2

The Problem

I'm using NetBSD 6.1, Perl v5.18.1, and DB_File v1.818. If I iterate over a DB_File-tied hash using each and delete each item from the hash, not all items are deleted. Here is a script demonstrating the problem:

use strict;
use warnings;
use DB_File;

my $dbfile = "/tmp/foo.db";
! -f $dbfile or unlink($dbfile) or die("unable to delete $dbfile");

my %db;
tie(%db, "DB_File", "/tmp/foo.db", O_RDWR|O_CREAT, 0644);

# add some random records
my @chars = ("0".."9", "a".."f");
for (1..10) {
    my ($key, $val);
    $key .= $chars[rand(@chars)] for 1..10;
    $val .= $chars[rand(@chars)] for 1..32;
    $db{$key} = $val;
}

# this doesn't delete everything from the database!
keys(%db); # reset the iterator
while (my ($key, $val) = each(%db)) {
    delete $db{$key};
}

foreach (keys(%db)) {
    print("\$db{$_} = $db{$_}\n");
}

untie(%db);

When I run it, 4 (or sometimes 5) of the 10 records aren't deleted:

$db{4a8e5792e0} = 7a4d078a3f0f3cba750cb395fcc3343d
$db{d28e8cb226} = 17af1122f0b94113416693b1c4165954
$db{a3ae4e2e24} = 3c15270cf16601722bd8106b1727dbc2
$db{886c469eb4} = f1496f83f7866d09c9e28aae8e1b62e6
$db{2c53ebd993} = facfe8228240878aac825de4d97ca22b

If I run the script on a Linux (Ubuntu 14.04) system, then it always works (all records deleted).

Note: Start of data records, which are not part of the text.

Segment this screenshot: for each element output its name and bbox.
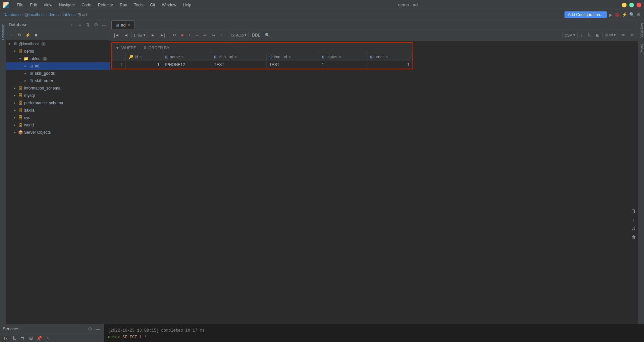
minimize-button[interactable]: — [622,3,627,7]
debug-button[interactable]: 🐞 [614,12,620,17]
db-add-button[interactable]: + [69,22,75,28]
expand-sakila[interactable]: ► [13,108,17,112]
tree-item-skill-goods[interactable]: ► ⊞ skill_goods [6,70,110,77]
tx-indicator[interactable]: Tx [1,336,9,341]
tree-item-world[interactable]: ► 🗄 world [6,121,110,129]
structure-tab[interactable]: Structure [639,21,644,40]
menu-refactor[interactable]: Refactor [95,2,116,8]
expand-information-schema[interactable]: ► [13,86,17,90]
svc-tb-3[interactable]: ⊞ [27,335,35,342]
th-order[interactable]: ⊞ order ⇅ [367,53,412,61]
expand-skill-order[interactable]: ► [23,79,28,83]
console-tool-1[interactable]: ⇅ [630,207,637,215]
menu-window[interactable]: Window [159,2,179,8]
db-settings-button[interactable]: ⚙ [93,22,99,28]
table-row[interactable]: 1 1 IPHONE12 TEST TEST 1 1 [112,61,413,69]
th-id[interactable]: 🔑 id ⇅ [126,53,162,61]
breadcrumb-demo[interactable]: demo [49,12,59,17]
stop-btn[interactable]: ■ [179,31,185,39]
refresh-btn[interactable]: ↻ [171,31,178,39]
breadcrumb-localhost[interactable]: @localhost [24,12,45,17]
th-status[interactable]: ⊞ status ⇅ [319,53,367,61]
menu-view[interactable]: View [41,2,55,8]
revert-btn[interactable]: ↩ [201,31,209,39]
col-settings-btn[interactable]: ⚙ [628,31,636,39]
preview-btn[interactable]: 👁 [619,31,627,39]
tree-item-ad[interactable]: ► ⊞ ad [6,62,110,70]
db-list-button[interactable]: ≡ [77,22,83,28]
tree-item-tables[interactable]: ▼ 📁 tables 3 [6,55,110,62]
services-settings-btn[interactable]: ⚙ [87,326,93,332]
svc-tb-4[interactable]: 📌 [36,335,43,342]
maximize-button[interactable]: ❐ [629,3,634,7]
search-table-btn[interactable]: 🔍 [263,31,272,39]
menu-help[interactable]: Help [180,2,194,8]
svc-tb-2[interactable]: ⇆ [19,335,26,342]
tree-item-sys[interactable]: ► 🗄 sys [6,114,110,121]
tree-item-information-schema[interactable]: ► 🗄 information_schema [6,84,110,92]
add-row-btn[interactable]: + [186,31,193,39]
close-button[interactable]: ✕ [637,3,641,7]
menu-code[interactable]: Code [79,2,94,8]
nav-first[interactable]: |◄ [112,31,121,39]
table-selector[interactable]: ⊞ ad ▾ [602,32,618,38]
tree-item-server-objects[interactable]: ► 📦 Server Objects [6,129,110,136]
add-configuration-button[interactable]: Add Configuration... [565,11,607,18]
expand-server-objects[interactable]: ► [13,130,17,134]
menu-file[interactable]: File [14,2,26,8]
breadcrumb-ad[interactable]: ⊞ ad [77,12,87,17]
expand-localhost[interactable]: ▼ [7,42,11,46]
tree-item-performance-schema[interactable]: ► 🗄 performance_schema [6,99,110,107]
console-tool-3[interactable]: 🖨 [630,225,637,232]
expand-skill-goods[interactable]: ► [23,71,28,75]
tab-close-ad[interactable]: ✕ [127,23,130,27]
db-tb-stop[interactable]: ■ [33,32,40,39]
filter-cols-btn[interactable]: ⇅ [586,31,593,39]
tree-item-skill-order[interactable]: ► ⊞ skill_order [6,77,110,84]
db-sort-button[interactable]: ⇅ [85,22,91,28]
services-close-btn[interactable]: — [95,326,101,332]
menu-navigate[interactable]: Navigate [56,2,77,8]
submit-btn[interactable]: ↪ [210,31,217,39]
expand-tables[interactable]: ▼ [18,57,22,61]
expand-ad[interactable]: ► [23,64,28,68]
tree-item-sakila[interactable]: ► 🗄 sakila [6,107,110,114]
expand-demo[interactable]: ▼ [13,49,17,53]
db-tb-refresh[interactable]: ↻ [16,32,23,39]
export-btn[interactable]: ↓ [579,31,585,39]
expand-performance-schema[interactable]: ► [13,101,17,105]
run-button[interactable]: ▶ [609,12,612,17]
files-tab[interactable]: Files [639,42,644,54]
nav-next[interactable]: ► [149,31,157,39]
transpose-btn[interactable]: ⊞ [594,31,601,39]
tree-item-localhost[interactable]: ▼ 🖥 @localhost 7 [6,40,110,48]
th-click-url[interactable]: ⊞ click_url ⇅ [211,53,266,61]
menu-run[interactable]: Run [117,2,130,8]
breadcrumb-tables[interactable]: tables [63,12,73,17]
breadcrumb-database[interactable]: Database [3,12,20,17]
console-tool-2[interactable]: ↓ [630,216,637,223]
menu-tools[interactable]: Tools [131,2,146,8]
where-filter[interactable]: ▼ WHERE [115,46,137,50]
row-count-dropdown[interactable]: 1 row ▾ [131,32,148,38]
th-name[interactable]: ⊞ name ⇅ [162,53,211,61]
coverage-button[interactable]: ⚡ [622,12,627,17]
expand-mysql[interactable]: ► [13,94,17,98]
db-tb-filter[interactable]: ⚡ [24,32,32,39]
tx-dropdown[interactable]: Tx: Auto ▾ [228,32,249,38]
svc-tb-5[interactable]: + [44,335,51,342]
expand-world[interactable]: ► [13,123,17,127]
database-side-tab[interactable]: Database [0,22,6,42]
up-btn[interactable]: ↑ [218,31,224,39]
settings-header-button[interactable]: ⚙ [637,12,641,17]
tree-item-demo[interactable]: ▼ 🗄 demo [6,48,110,55]
svc-tb-1[interactable]: ⇅ [10,335,18,342]
console-tool-4[interactable]: 🗑 [630,233,637,241]
menu-git[interactable]: Git [147,2,158,8]
db-close-button[interactable]: — [101,22,107,28]
tab-ad[interactable]: ⊞ ad ✕ [111,20,135,29]
th-img-url[interactable]: ⊞ img_url ⇅ [266,53,319,61]
nav-prev[interactable]: ◄ [122,31,130,39]
menu-edit[interactable]: Edit [27,2,40,8]
tree-item-mysql[interactable]: ► 🗄 mysql [6,92,110,99]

If I switch to a foreach loop over the keys, then it works on both NetBSD and Linux:

# this always works
foreach (keys(%db)) {
    delete $db{$_};
}

What the Documentation Says

I haven't been able to find anything that clearly says that deleting while iterating via each doesn't always work.

Here's what I have been able to find:

  • The documentation for foreach says:

    foreach probably won't do what you expect if VAR is a tied or other special variable.

    I'm not sure what is meant by this, but oddly the foreach case is where it does work.

  • The documentation for each says:

    Any insertion into the hash may change the order, as will any deletion, with the exception that the most recent key returned by each or keys may be deleted without changing the order.

    To me this implies that it's safe to delete the current entry while iterating.

  • The documentation for DB_File doesn't mention deletion while iterating.

Questions

Is this problem:

  • caused by a bug in NetBSD's Berkeley DB implementation?
  • caused by a bug in DB_File?
  • a known limitation of each?
  • a known limitation of tied hashes?
  • a known limitation of DB_File tied hashes?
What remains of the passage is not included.